#### Exercise data ####
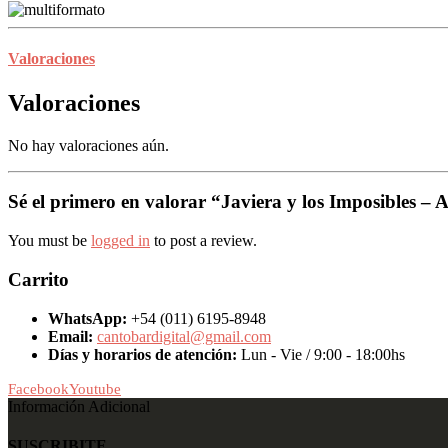
Valoraciones
Valoraciones
No hay valoraciones aún.
Sé el primero en valorar “Javiera y los Imposibles – A
You must be
logged in
to post a review.
Carrito
WhatsApp:
+54 (011) 6195-8948
Email:
cantobardigital@gmail.com
Días y horarios de atención:
Lun - Vie / 9:00 - 18:00hs
Facebook
Youtube
Información Adicional
SUSCRIBITE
####
Required work:
Would you copy every entry exactly as it stands, leaving out the pictures?

Written response:
Valoraciones
Valoraciones
No hay valoraciones aún.
Sé el primero en valorar “Javiera y los Imposibles – A
You must be
logged in
to post a review.
Carrito
WhatsApp:
+54 (011) 6195-8948
Email:
cantobardigital@gmail.com
Días y horarios de atención:
Lun - Vie / 9:00 - 18:00hs
Facebook
Youtube
Información Adicional
SUSCRIBITE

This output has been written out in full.